Carolyn Green

Personal information
- Full name: Carolyn Virginia Green
- National team: United States
- Born: November 6, 1933 (age 92) Germantown, Pennsylvania, U.S.

Sport
- Sport: Swimming
- Strokes: Freestyle
- Club: Fort Lauderdale Swim Association

Medal record
Women's swimming
Representing the United States
Pan American Games
| Gold medal – first place | 1951 Buenos Aires | 4×100 m freestyle |
| Gold medal – first place | 1955 Mexico City | 4×100 m freestyle |
| Silver medal – second place | 1951 Buenos Aires | 400 m freestyle |
| Silver medal – second place | 1955 Mexico City | 400 m freestyle |

= Carolyn Green =

American swimmer (born 1933)

Carolyn Virginia Green (born November 6, 1933), also known by her married name Carolyn Lewis, is an American former competition swimmer and two-time Pan American Games gold medalist.

Green represented the United States as an 18-year-old at the 1952 Summer Olympics in Helsinki, Finland.
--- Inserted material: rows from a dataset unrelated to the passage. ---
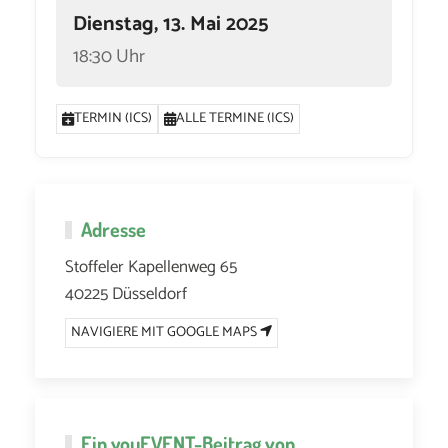
Dienstag, 13. Mai 2025
18:30 Uhr
TERMIN (ICS)
ALLE TERMINE (ICS)
Adresse
Stoffeler Kapellenweg 65
40225 Düsseldorf
NAVIGIERE MIT GOOGLE MAPS
Ein
youEVENT
-Beitrag von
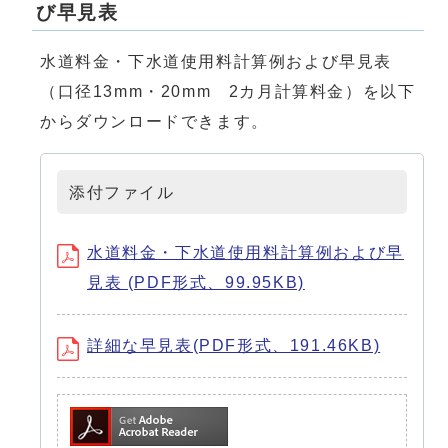
び早見表
水道料金・下水道使用料計算例および早見表
（口径13mm・20mm 2カ月計算料金）を以下
からダウンロードできます。
添付ファイル
水道料金・下水道使用料計算例および早
見表 (PDF形式、99.95KB)
詳細な早見表(PDF形式、191.46KB)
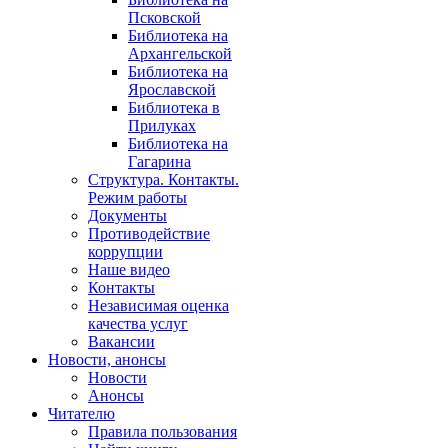
Псковской
Библиотека на
Архангельской
Библиотека на
Ярославской
Библиотека в
Прилуках
Библиотека на
Гагарина
Структура. Контакты.
Режим работы
Документы
Противодействие
коррупции
Наше видео
Контакты
Независимая оценка
качества услуг
Вакансии
Новости, анонсы
Новости
Анонсы
Читателю
Правила пользования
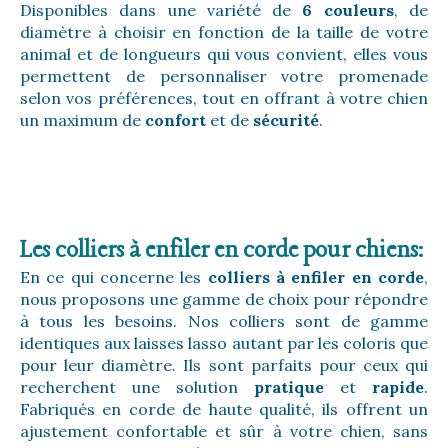
Disponibles dans une variété de
6 couleurs
, de
diamètre à choisir en fonction de la taille de votre
animal et de longueurs qui vous convient, elles vous
permettent de personnaliser votre promenade
selon vos préférences, tout en offrant à votre chien
un maximum de
confort
et de
sécurité
.
Les colliers à enfiler en corde pour chiens:
En ce qui concerne les
colliers à enfiler en corde
,
nous proposons une gamme de choix pour répondre
à tous les besoins. Nos colliers sont de gamme
identiques aux laisses lasso autant par les coloris que
pour leur diamètre. Ils sont parfaits pour ceux qui
recherchent une solution
pratique
et
rapide
.
Fabriqués en corde de haute qualité, ils offrent un
ajustement confortable et sûr à votre chien, sans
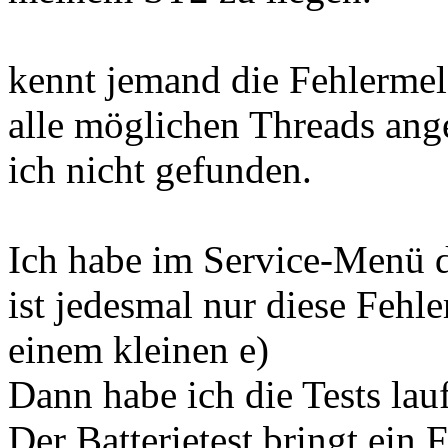
kennt jemand die Fehlerme
alle möglichen Threads ang
ich nicht gefunden.
Ich habe im Service-Menü d
ist jedesmal nur diese Fehl
einem kleinen e)
Dann habe ich die Tests lauf
Der Batterietest bringt ein F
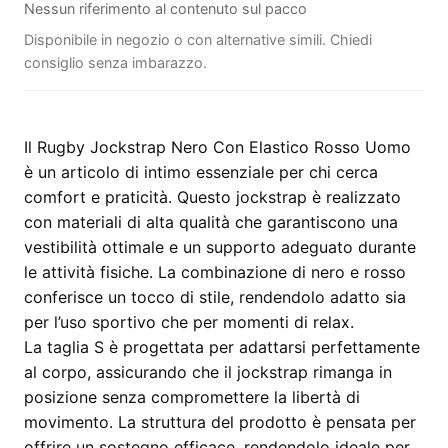
Nessun riferimento al contenuto sul pacco
Disponibile in negozio o con alternative simili. Chiedi
consiglio senza imbarazzo.
Il Rugby Jockstrap Nero Con Elastico Rosso Uomo
è un articolo di intimo essenziale per chi cerca
comfort e praticità. Questo jockstrap è realizzato
con materiali di alta qualità che garantiscono una
vestibilità ottimale e un supporto adeguato durante
le attività fisiche. La combinazione di nero e rosso
conferisce un tocco di stile, rendendolo adatto sia
per l’uso sportivo che per momenti di relax.
La taglia S è progettata per adattarsi perfettamente
al corpo, assicurando che il jockstrap rimanga in
posizione senza compromettere la libertà di
movimento. La struttura del prodotto è pensata per
offrire un sostegno efficace, rendendolo ideale per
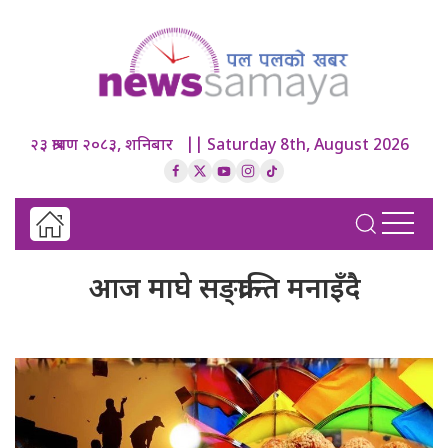
२३ श्रावण २०८३, शनिबार || Saturday 8th, August 2026
आज माघे सङ्क्रान्ति मनाइँदै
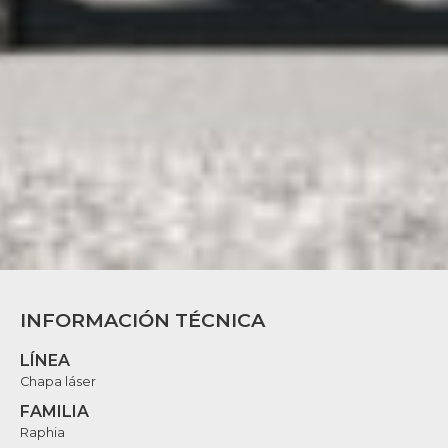
INFORMACIÓN TÉCNICA
LÍNEA
Chapa láser
FAMILIA
Raphia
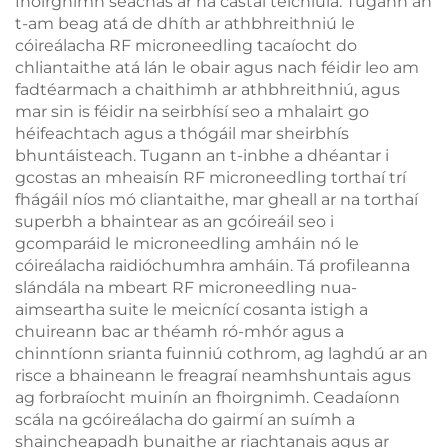
fhoirgnimh seachas ar na castaí teicniúla. Tugann an
t-am beag atá de dhíth ar athbhreithniú le
cóireálacha RF microneedling tacaíocht do
chliantaithe atá lán le obair agus nach féidir leo am
fadtéarmach a chaithimh ar athbhreithniú, agus
mar sin is féidir na seirbhísí seo a mhalairt go
héifeachtach agus a thógáil mar sheirbhís
bhuntáisteach. Tugann an t-inbhe a dhéantar i
gcostas an mheaisín RF microneedling torthaí trí
fhágáil níos mó cliantaithe, mar gheall ar na torthaí
superbh a bhaintear as an gcóireáil seo i
gcomparáid le microneedling amháin nó le
cóireálacha raidióchumhra amháin. Tá profileanna
slándála na mbeart RF microneedling nua-
aimseartha suite le meicnící cosanta istigh a
chuireann bac ar théamh ró-mhór agus a
chinntíonn srianta fuinniú cothrom, ag laghdú ar an
risce a bhaineann le freagraí neamhshuntais agus
ag forbraíocht muinín an fhoirgnimh. Ceadaíonn
scála na gcóireálacha do gairmí an suímh a
shaincheapadh bunaithe ar riachtanais agus ar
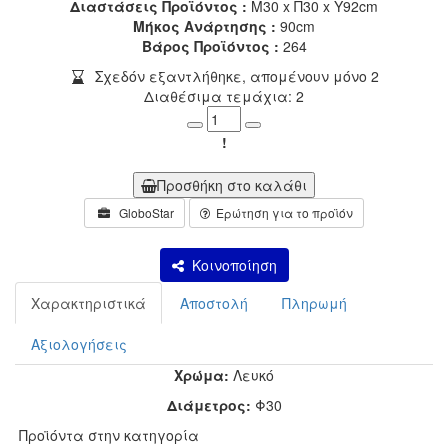
Διαστάσεις Προϊόντος :
Μ30 x Π30 x Υ92cm
Μήκος Ανάρτησης :
90cm
Βάρος Προϊόντος :
264
Σχεδόν εξαντλήθηκε, απομένουν μόνο 2
Διαθέσιμα τεμάχια: 2
Minus
Plus
!
Προσθήκη στο καλάθι
GloboStar
Ερώτηση για το προϊόν
Κοινοποίηση
Χαρακτηριστικά
Αποστολή
Πληρωμή
Αξιολογήσεις
Χρώμα:
Λευκό
Διάμετρος:
Φ30
Προϊόντα στην κατηγορία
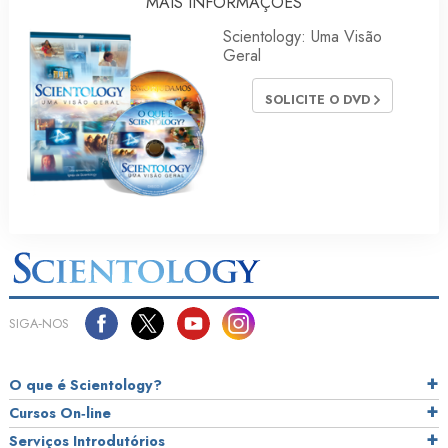
MAIS INFORMAÇÕES
Scientology: Uma Visão
Geral
SOLICITE O DVD
SIGA‑NOS
O que é Scientology?
Cursos On‑line
Serviços Introdutórios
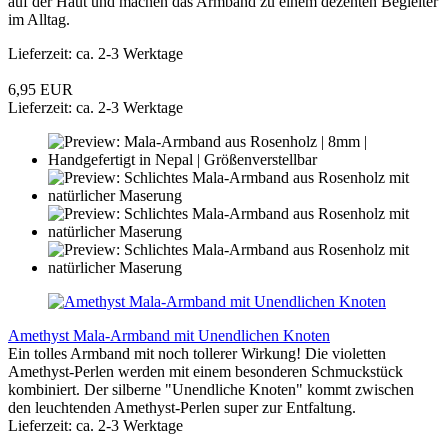
auf der Haut und machen das Armband zu einem dezenten Begleiter
im Alltag.
Lieferzeit: ca. 2-3 Werktage
6,95 EUR
Lieferzeit: ca. 2-3 Werktage
Amethyst Mala-Armband mit Unendlichen Knoten
Ein tolles Armband mit noch tollerer Wirkung! Die violetten
Amethyst-Perlen werden mit einem besonderen Schmuckstück
kombiniert. Der silberne "Unendliche Knoten" kommt zwischen
den leuchtenden Amethyst-Perlen super zur Entfaltung.
Lieferzeit: ca. 2-3 Werktage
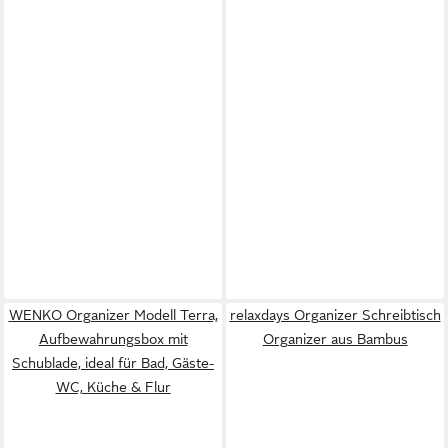
WENKO Organizer Modell Terra,
relaxdays Organizer Schreibtisch
Aufbewahrungsbox mit
Organizer aus Bambus
Schublade, ideal für Bad, Gäste-
WC, Küche & Flur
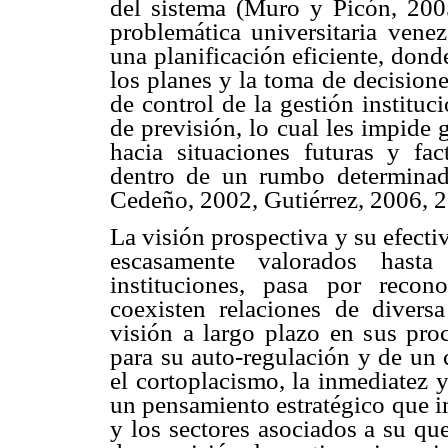
del sistema (Muro y Picón, 2005
problemática universitaria vene
una planificación eficiente, dond
los planes y la toma de decision
de control de la gestión instituc
de previsión, lo cual les impide
hacia situaciones futuras y fa
dentro de un rumbo determinad
Cedeño, 2002, Gutiérrez, 2006, 2
La visión prospectiva y su efectiv
escasamente valorados hast
instituciones, pasa por reco
coexisten relaciones de divers
visión a largo plazo en sus pr
para su auto-regulación y de un
el cortoplacismo, la inmediatez 
un pensamiento estratégico que i
y los sectores asociados a su qu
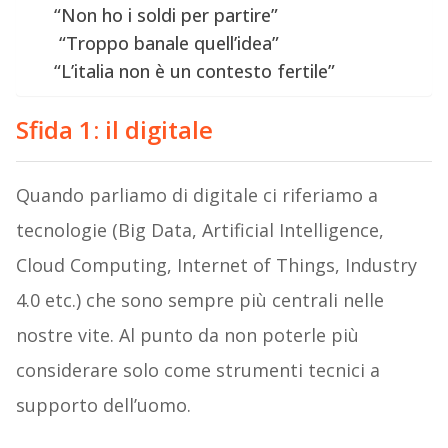
“Non ho i soldi per partire”
“Troppo banale quell’idea”
“L’italia non è un contesto fertile”
Sfida 1: il digitale
Quando parliamo di digitale ci riferiamo a
tecnologie (Big Data, Artificial Intelligence,
Cloud Computing, Internet of Things, Industry
4.0 etc.) che sono sempre più centrali nelle
nostre vite. Al punto da non poterle più
considerare solo come strumenti tecnici a
supporto dell’uomo.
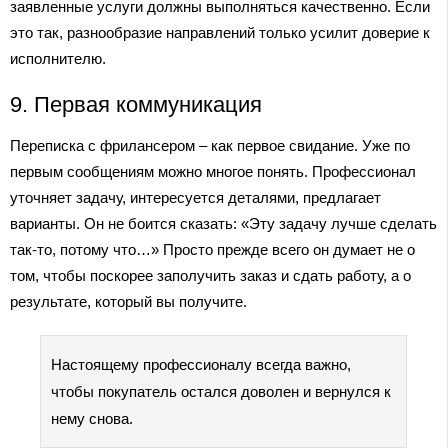
заявленные услуги должны выполняться качественно. Если
это так, разнообразие направлений только усилит доверие к
исполнителю.
9. Первая коммуникация
Переписка с фрилансером – как первое свидание. Уже по
первым сообщениям можно многое понять. Профессионал
уточняет задачу, интересуется деталями, предлагает
варианты. Он не боится сказать: «Эту задачу лучше сделать
так-то, потому что…» Просто прежде всего он думает не о
том, чтобы поскорее заполучить заказ и сдать работу, а о
результате, который вы получите.
Настоящему профессионалу всегда важно,
чтобы покупатель остался доволен и вернулся к
нему снова.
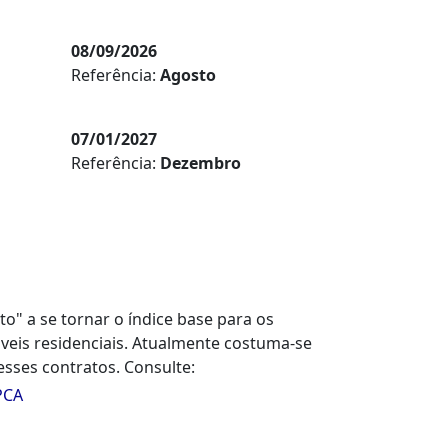
08/09/2026
Referência:
Agosto
07/01/2027
Referência:
Dezembro
to" a se tornar o índice base para os
veis residenciais. Atualmente costuma-se
esses contratos. Consulte:
PCA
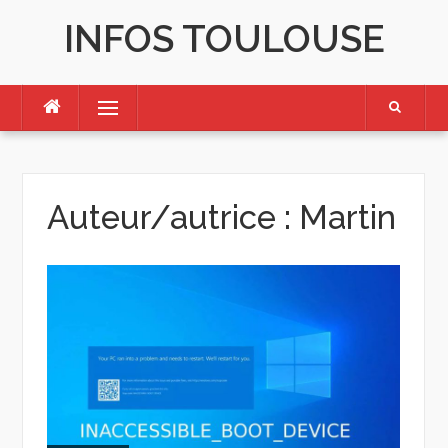
Skip
INFOS TOULOUSE
to
content
Menu
Auteur/autrice :
Martin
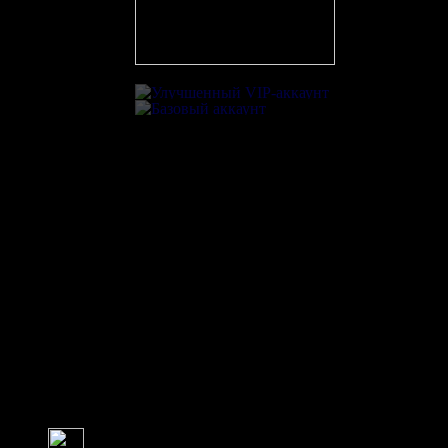
Игра в большинстве
Реализация большинства
На матче присутствовали
0
чел.
Exporter
EVtrener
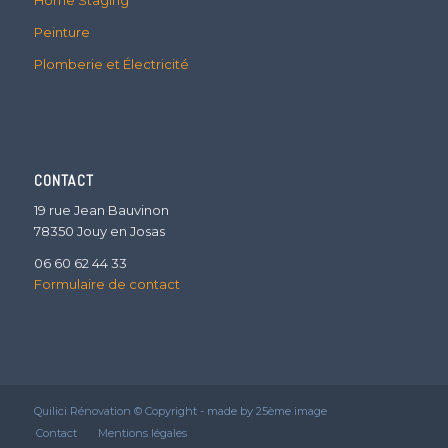
Home Staging
Peinture
Plomberie et Électricité
CONTACT
19 rue Jean Bauvinon
78350 Jouy en Josas
06 60 62 44 33
Formulaire de contact
Quilici Rénovation © Copyright - made by
25ème image
Contact
Mentions légales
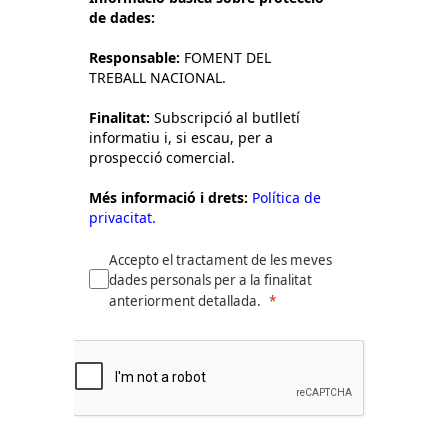
de dades:
Responsable:
FOMENT DEL
TREBALL NACIONAL.
Finalitat:
Subscripció al butlletí
informatiu i, si escau, per a
prospecció comercial.
Més informació i drets:
Política de
privacitat.
Accepto el tractament de les meves
dades personals per a la finalitat
anteriorment detallada.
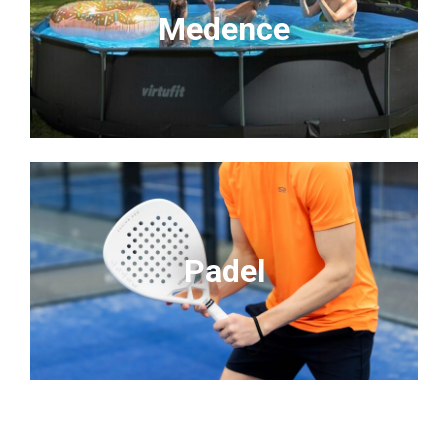
Medence
Padel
She competed in the women's 400-meter freestyle, advanced to the event final, and finished fourth in a time of 5:16.5.

Green also swam in two consecutive Pan American Games. At the 1951 Pan American Games in Buenos Aires, Argentina, she won a gold medal as a member of the winning U.S. team in the women's 4×100-meter freestyle relay, together with American teammates Jackie LaVine, Betty Mullen and Sharon Geary. Individually, she received a silver medal for her second-place performance in the women's 400-meter freestyle. Four years later at the 1955 Pan American Games in Mexico City, she again won a gold medal in the women's 4×100-meter freestyle, this time with teammates Judith Roberts, Wanda Werner and Gretchen Gluter. Once again, she also won a silver medal in the women's 400-meter freestyle.